While both of these races have helped clients choose from a wide array of services, it has also built a rather narrow view of what marketing in the digital age entails. Furthermore, as traditional agencies realized that business was being taken away from them, a defensive approach meant that they discredited any need or reason to go digital.
“Digital (Facebook) is a complete waste of time and money, it adds ZERO value to a client,” said one of the owners of a leading creative agency.
Similarly, the “new age growth hackers” have positioned themselves as a “cheap” alternative to any businesses to run their marketing campaigns. Without recognizing that marketing actually implies to understand a need, create value to deliver that need and then communicate that value, the collective voice was (and still is) that digital is cheaper, just on the basis of advertisement spend.
The added pressure to be trendy and current actually adds to the creative costs many times when a business engages to leverage a digital platform for their communication.
So what happened next?
As businesses followed other businesses (mostly because of FOMO, fear of missing out), the misconception spread like wildfire, and for most business professionals, Digital Marketing starts and ends with Facebook posts (the more the better) and boosts (the cheaper the better).

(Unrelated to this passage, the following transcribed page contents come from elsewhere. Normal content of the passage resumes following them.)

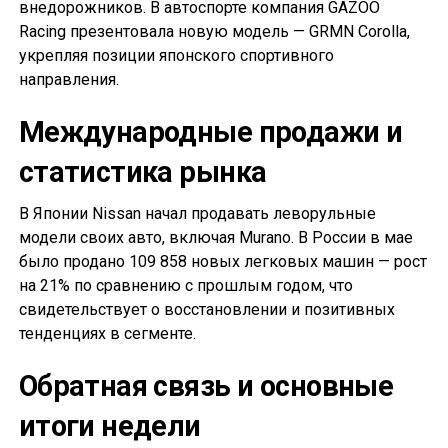
внедорожников. В автоспорте компания GAZOO
Racing презентовала новую модель — GRMN Corolla,
укрепляя позиции японского спортивного
направления.
Международные продажи и
статистика рынка
В Японии Nissan начал продавать леворульные
модели своих авто, включая Murano. В России в мае
было продано 109 858 новых легковых машин — рост
на 21% по сравнению с прошлым годом, что
свидетельствует о восстановлении и позитивных
тенденциях в сегменте.
Обратная связь и основные
итоги недели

This means that when we (i.e. ACT360) propose to review an organization’s marketing, and hence the digital strategy at the start of new engagements, we are almost always questioned about its necessity. Such is the narrow view on marketing on digital platforms that we are often asked questions like, “How many posts will you do?” which, to be honest, is irrelevant.
So what does matter?
This narrow view has the potential to not only be ineffective but actually harm existing brand equity that age-old agencies might have had built for the brand. The reason being that with most of these “Facebook marketing”, no strategic vision for marketing is formulated.
This precedent defeats one of the many benefits the marketers get from the digital world – a consistent feedback loop (through several metrics) of where their marketing strategy and implementation is heading. After all, if you do not know what you are doing, you will not know what to measure and hence whatever you are doing will be irrelevant.
In cases when the business professionals do track metrics, these often are, what has come to be known in digital marketing lingo as, vanity metrics. These include things like page likes, number of likes on posts, number of people sharing your post, and more.
While these all sound good to your ears, do they tell you anything about how effective your marketing campaign was?
Very few professionals actually look beyond these vanity metrics and compare the marketing efforts to real business metrics such as acquisition cost, lifetime value of a single customer, etc.
Points to consider
Another important issue to note is that all social platforms are what we call “rented” platforms.
Businesses do not own 100% of these platforms, so any change in how they decide to behave will have an adverse effect on your whole marketing program. For e.g., organic reach in Facebook is close to zero now as Facebook works to show more content for private digital spaces. Google+ also recently shut down so any marketing effort on that platform any business had done would be of no value now.
As you can see, it is more important to spend at least some of your digital marketing budget to build content in the digital assets you own. These include websites, apps, discussion boards, and forums. And this brings us to a point why businesses still might need to work with creative agencies who will probably have better resources to create communications that stick.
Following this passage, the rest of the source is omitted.